#### Instructions to follow:
Using the material below, return exactly the lines between the one holding "Yeardley Smith (375, 525)" and the one holding "Ted Levine (274, 489)", inclusive, and no others.

#### The input:
[Start of section]
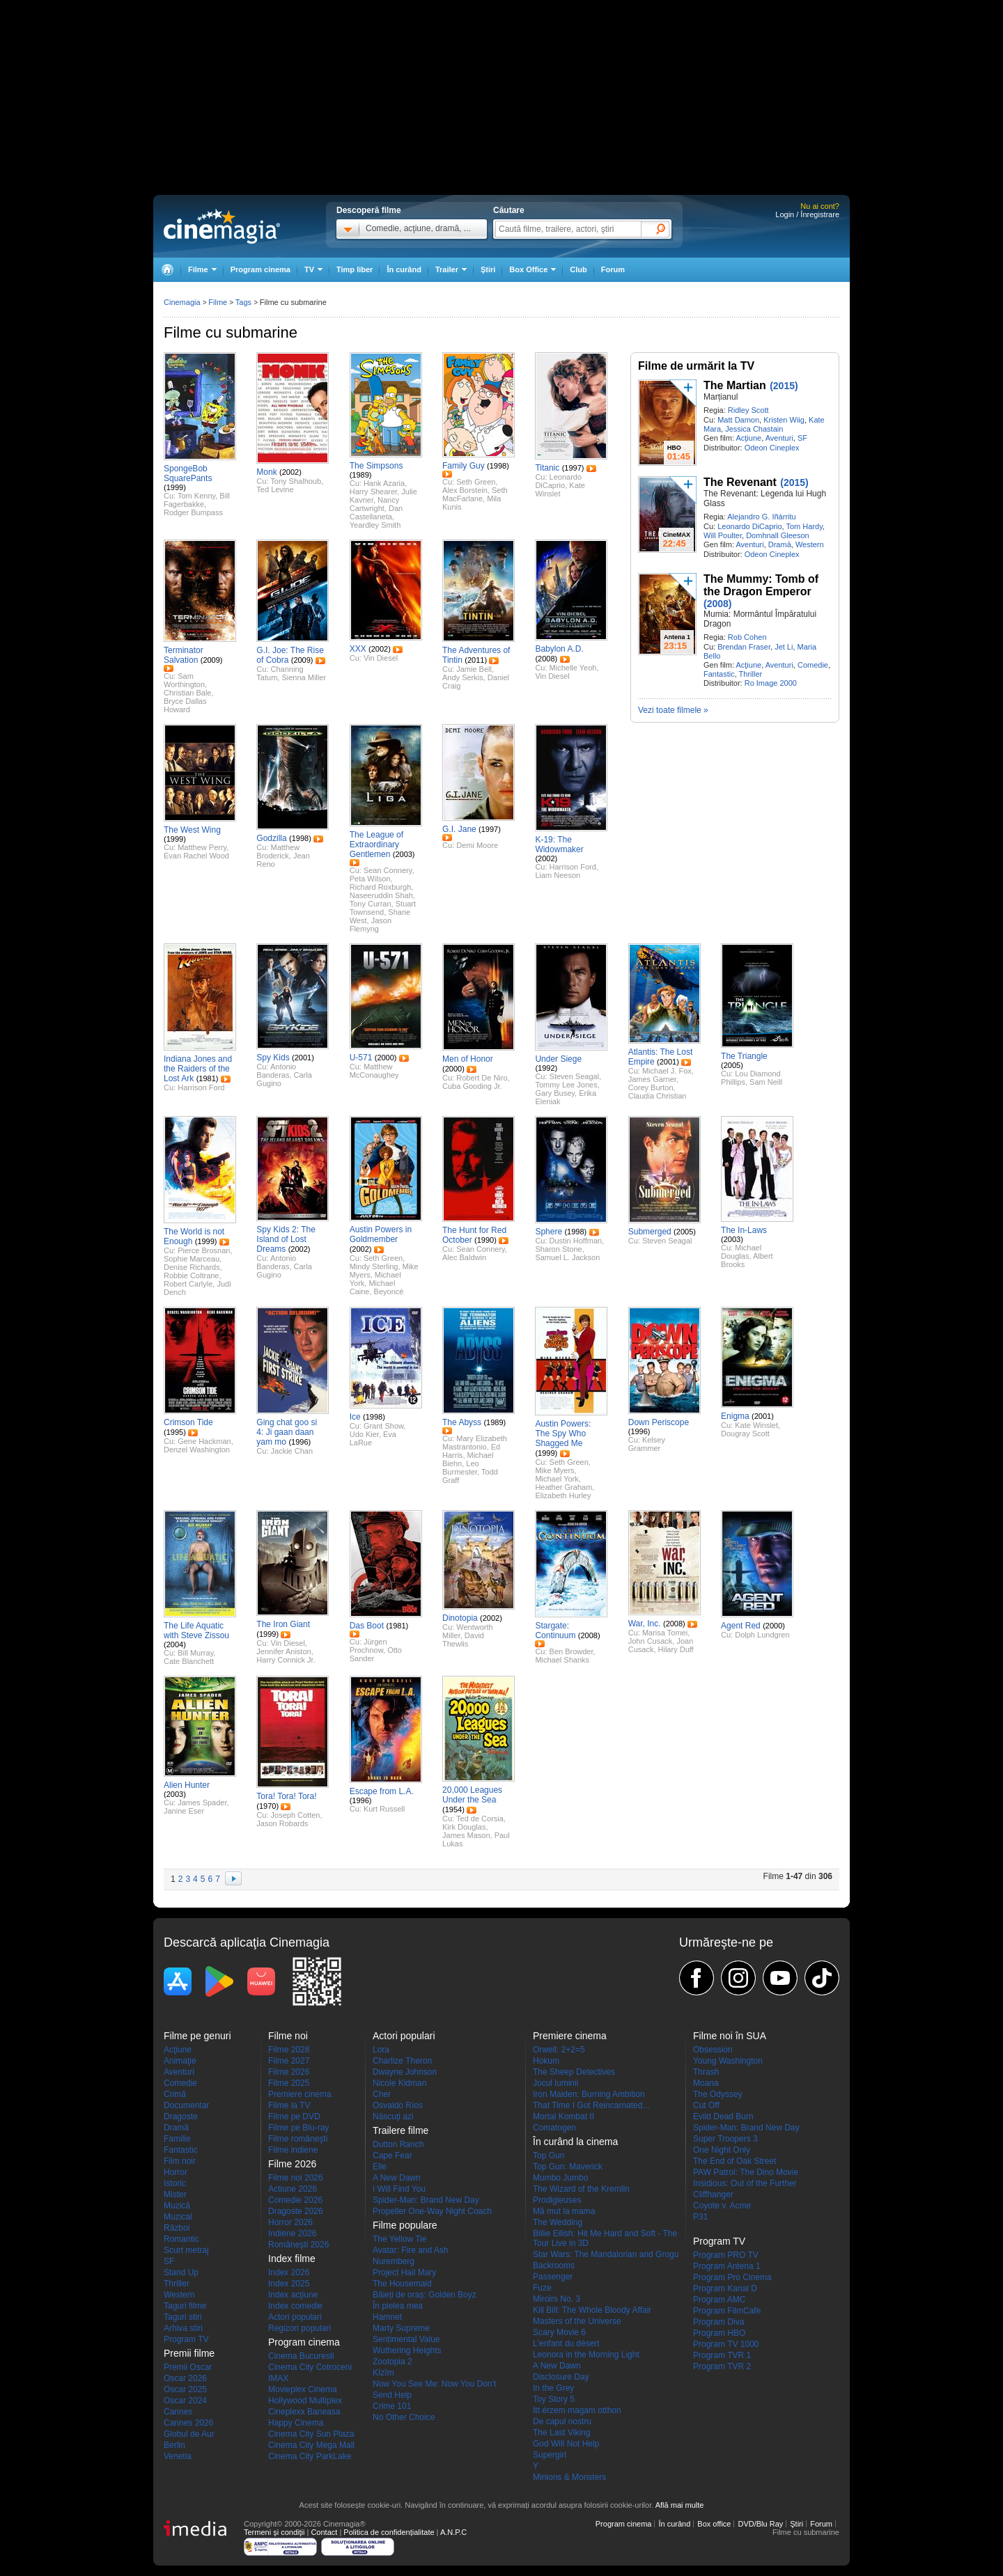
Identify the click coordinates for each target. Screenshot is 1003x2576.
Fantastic (719, 674)
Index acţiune (293, 2295)
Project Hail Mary (404, 2272)
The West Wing (192, 830)
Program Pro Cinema (732, 2277)
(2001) (303, 1057)
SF (802, 438)
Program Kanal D (725, 2288)
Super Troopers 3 (725, 2139)
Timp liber (354, 269)
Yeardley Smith (375, 525)
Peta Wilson (370, 878)
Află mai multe (679, 2505)
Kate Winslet (560, 489)
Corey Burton (651, 1087)
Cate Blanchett (189, 1661)
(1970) (267, 1806)
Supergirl (549, 2455)
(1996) (299, 1442)
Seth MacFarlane (475, 494)
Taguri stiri (183, 2317)
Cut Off (706, 2105)
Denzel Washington (197, 1449)
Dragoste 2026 (295, 2211)
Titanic (547, 468)
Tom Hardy (804, 526)
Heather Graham (563, 1487)
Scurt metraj (186, 2250)
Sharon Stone (558, 1249)
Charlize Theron (402, 2061)
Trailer (447, 474)
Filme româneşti (297, 2139)
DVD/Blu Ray (760, 2524)
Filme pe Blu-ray (298, 2128)
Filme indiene (293, 2150)
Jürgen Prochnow (368, 1646)
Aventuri (779, 438)
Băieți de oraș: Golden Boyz (424, 2295)
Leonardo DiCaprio (749, 526)
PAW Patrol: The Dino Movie (745, 2172)
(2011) (476, 660)
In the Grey (553, 2388)
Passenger (553, 2277)
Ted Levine (274, 489)
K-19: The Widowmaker (559, 844)
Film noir (180, 2161)
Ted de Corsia (480, 1818)
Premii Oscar (188, 2367)
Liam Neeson (557, 875)
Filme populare (405, 2225)
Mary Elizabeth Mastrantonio (474, 1442)
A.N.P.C (453, 2532)
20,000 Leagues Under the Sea (472, 1795)
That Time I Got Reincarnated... (591, 2105)
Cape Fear (392, 2155)
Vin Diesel (381, 658)
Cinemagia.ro (222, 226)
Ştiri (488, 269)
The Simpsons (376, 466)
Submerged (649, 1231)
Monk (266, 472)
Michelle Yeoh (573, 667)
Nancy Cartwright (375, 504)
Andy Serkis (462, 677)
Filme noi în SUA (729, 2035)
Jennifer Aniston (283, 1651)
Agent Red (741, 1626)
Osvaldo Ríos (398, 2105)
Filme (217, 302)
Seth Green (475, 482)
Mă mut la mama (564, 2211)
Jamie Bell (474, 669)
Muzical (178, 2217)
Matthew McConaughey (374, 1070)
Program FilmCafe (727, 2311)
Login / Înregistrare (807, 214)
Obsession (713, 2050)
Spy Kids (272, 1057)
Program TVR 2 (722, 2366)
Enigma (735, 1416)
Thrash (706, 2072)
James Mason (466, 1835)
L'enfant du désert (566, 2343)
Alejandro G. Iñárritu (761, 516)
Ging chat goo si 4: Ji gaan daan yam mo (286, 1432)
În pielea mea (398, 2306)
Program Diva (718, 2322)
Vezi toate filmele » (673, 710)
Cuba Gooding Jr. (472, 1086)
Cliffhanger (713, 2194)
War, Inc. (644, 1623)
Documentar (186, 2105)
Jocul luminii (555, 2083)
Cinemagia (182, 302)
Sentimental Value (406, 2339)
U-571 (361, 1057)
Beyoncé (389, 1291)
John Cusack (650, 1641)
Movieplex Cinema (302, 2389)
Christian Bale (187, 693)
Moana (706, 2083)
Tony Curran (370, 904)
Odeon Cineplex (772, 447)
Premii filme (189, 2353)
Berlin (174, 2445)
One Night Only (721, 2150)
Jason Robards (282, 1823)
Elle (380, 2166)
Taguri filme (185, 2306)
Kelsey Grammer (646, 1444)
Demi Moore (477, 845)
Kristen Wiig (783, 420)
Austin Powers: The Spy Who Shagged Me (563, 1433)
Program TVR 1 (722, 2355)
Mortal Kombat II (563, 2116)
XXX (358, 649)
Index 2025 (288, 2283)
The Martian (734, 385)
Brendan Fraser (743, 647)
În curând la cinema (575, 2141)
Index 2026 (288, 2272)
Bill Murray (195, 1653)
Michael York (556, 1479)
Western (809, 544)
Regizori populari (299, 2328)
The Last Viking (562, 2432)
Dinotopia (460, 1618)
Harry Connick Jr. (285, 1660)
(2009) (212, 660)
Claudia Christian (657, 1096)
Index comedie (295, 2306)
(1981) (207, 1078)
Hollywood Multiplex (305, 2400)
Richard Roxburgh (381, 887)
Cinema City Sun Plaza (311, 2434)
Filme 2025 (288, 2083)
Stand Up (181, 2272)
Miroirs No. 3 (556, 2299)
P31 (700, 2217)
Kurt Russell (384, 1809)
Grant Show (383, 1426)
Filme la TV (289, 2105)
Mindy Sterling (374, 1266)
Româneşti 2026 (298, 2244)
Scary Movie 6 (559, 2332)
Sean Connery (388, 870)
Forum (613, 269)
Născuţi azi (393, 2116)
[End of section]
#### Output below:
Yeardley Smith (375, 525)
Peta Wilson (370, 878)
Află mai multe (679, 2505)
Kate Winslet (560, 489)
Corey Burton (651, 1087)
Cate Blanchett (189, 1661)
(1970) (267, 1806)
Supergirl (549, 2455)
(1996) (299, 1442)
Seth MacFarlane (475, 494)
Taguri stiri (183, 2317)
Cut Off (706, 2105)
Denzel Washington (197, 1449)
Dragoste 2026 (295, 2211)
Titanic (547, 468)
Tom Hardy (804, 526)
Heather Graham (563, 1487)
Scurt metraj (186, 2250)
Sharon Stone (558, 1249)
Charlize Theron (402, 2061)
Trailer (447, 474)
Filme româneşti (297, 2139)
DVD/Blu Ray (760, 2524)
Filme pe Blu-ray (298, 2128)
Filme indiene (293, 2150)
Jürgen Prochnow (368, 1646)
Aventuri (779, 438)
Băieți de oraș: Golden Boyz (424, 2295)
Leonardo DiCaprio (749, 526)
PAW Patrol: The Dino Movie (745, 2172)
(2011) (476, 660)
In the Grey (553, 2388)
Passenger (553, 2277)
Ted Levine (274, 489)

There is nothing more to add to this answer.